Tuesday, December 25, 2007

From Salon to Atelier at the House of Dior…

Paradoxically, the world of the ateliers is light year’s away from the glamour of the couture salons, with their Baccarat crystal chandeliers, Louis XV furnishings, and thick carpeting (in a business where discretion is paramount, the couture houses will often employ thick carpeting throughout to muffle the private conversations between a vendeuse and her clients).

Beyond the House of Dior’s recently refurbished public spaces (courtesy of Peter Marino) with their signature pearl grey accents, shiny reflective surfaces, and artfully placed objets d’art, lies one space the general public never sees. It is the salon where couture’s regular club members come to inspect the clothes close up and try them on for size. It’s decorated with a mishmash (though no less expensive) array of furnishings, while a corner of the room is lined with racks filled with the seasons’ creations. To those accustomed to buying haute couture there is an air of informality that reigns here, as customers try on clothes in front of mirrors and discuss fittings with their vendeuse.

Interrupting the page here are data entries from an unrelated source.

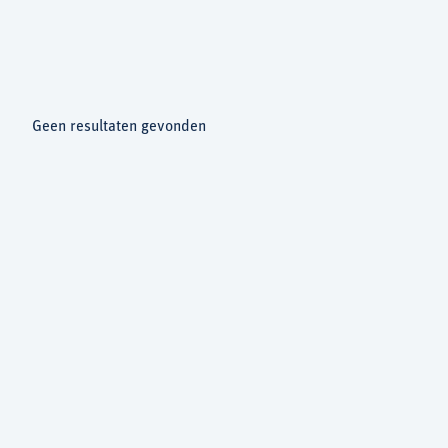
Geen resultaten gevonden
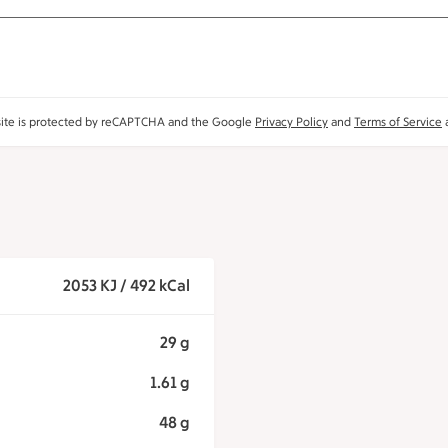
site is protected by reCAPTCHA and the Google
Privacy Policy
and
Terms of Service
a
2053 KJ / 492 kCal
29 g
1.61 g
48 g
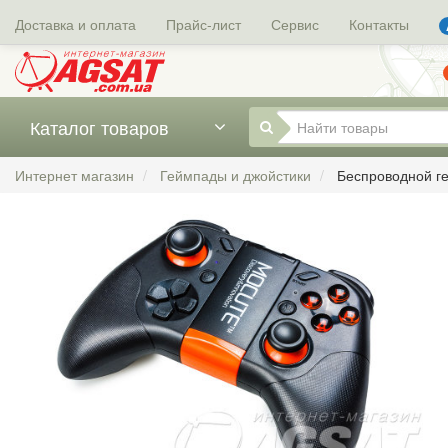
Доставка и оплата
Прайс-лист
Сервис
Контакты
Каталог товаров
Интернет магазин
Геймпады и джойстики
Беспроводной 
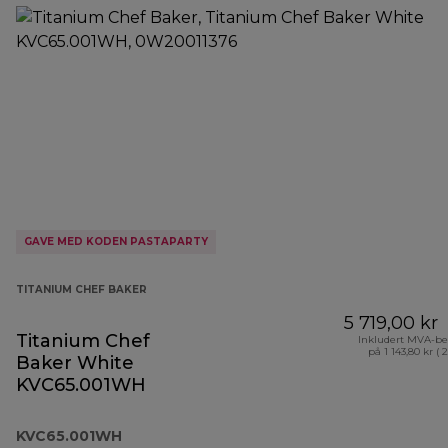
GAVE MED KODEN PASTAPARTY
TITANIUM CHEF BAKER
5 719,00 kr
Titanium Chef
Inkludert MVA-be
på 1 143,80 kr ( 
Baker White
KVC65.001WH
KVC65.001WH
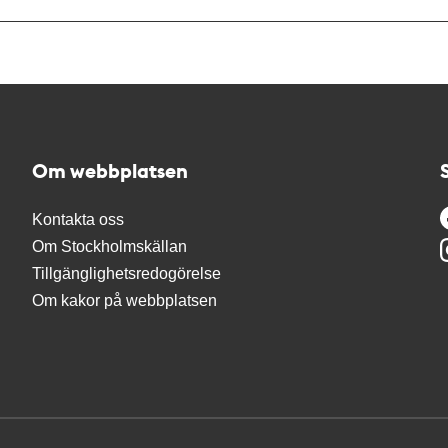
Om webbplatsen
Kontakta oss
Om Stockholmskällan
Tillgänglighetsredogörelse
Om kakor på webbplatsen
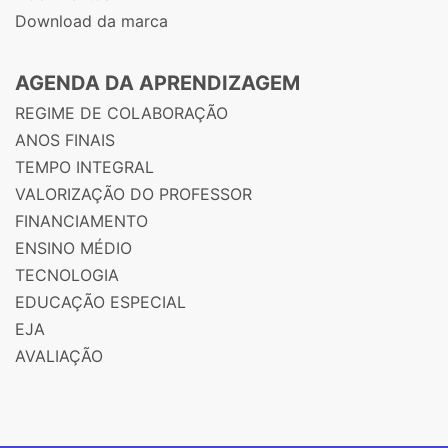
Download da marca
AGENDA DA APRENDIZAGEM
REGIME DE COLABORAÇÃO
ANOS FINAIS
TEMPO INTEGRAL
VALORIZAÇÃO DO PROFESSOR
FINANCIAMENTO
ENSINO MÉDIO
TECNOLOGIA
EDUCAÇÃO ESPECIAL
EJA
AVALIAÇÃO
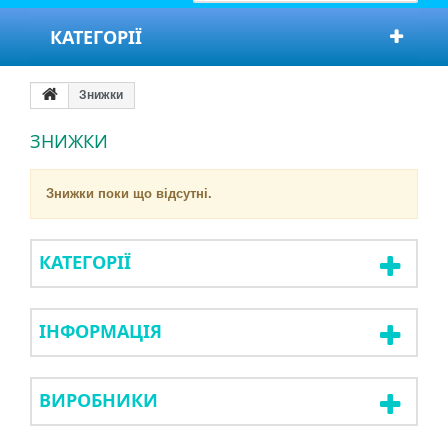
КАТЕГОРІЇ
Знижки
ЗНИЖКИ
Знижки поки що відсутні.
КАТЕГОРІЇ
ІНФОРМАЦІЯ
ВИРОБНИКИ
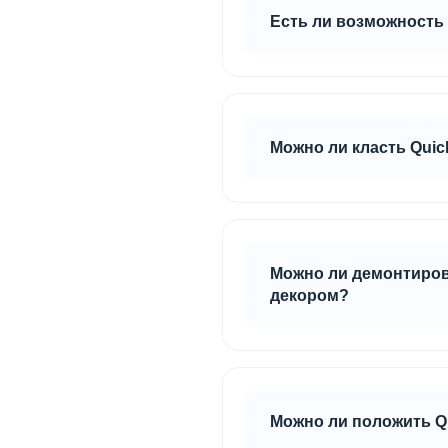
Есть ли возможность
По технологии стыки пли
без деформации паза и гр
Можно ли класть Quick
Да, методом плавающего 
2м поверхности. В случа
Можно ли демонтирова
декором?
Да, плиты Quick Deck Pl
Можно ли положить Qu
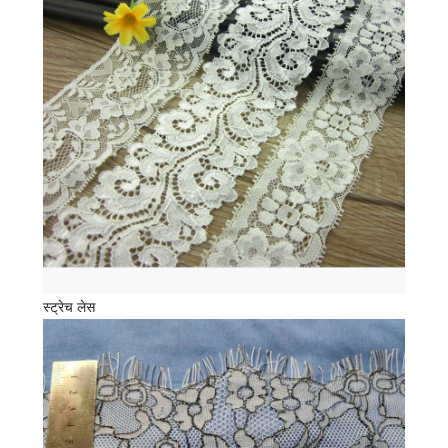
स्ट्रेच लेस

But as one leaves the salon to walk up to the workrooms, the carpeting becomes almost threadbare, and in some cases non existent. The ateliers, which usually occupy the upper most level or attic space of a house, are monastic by comparison. It is here that the seamstresses labor for hours to create the most luxurious garments in the world.

Despite a huge cultural shift in the way couture is presented, many of the industry's traditions haven't changed. The heads of the ateliers still say that multiple fittings remain essential, and the process still takes weeks. Giorgio Armani, who recently started his couture business, is one of the quickest to turn around an order: four weeks for a suit.

At Dior, like the other houses, once an order has been taken dressmakers build a dummy, based on a new client's measurements at the first fitting, which is kept in storage for future orders. It is not uncommon to find mannequins padded out to match an owner's expanding waistline- some showing more than 60 years of expansion that the clients themselves will never get to see.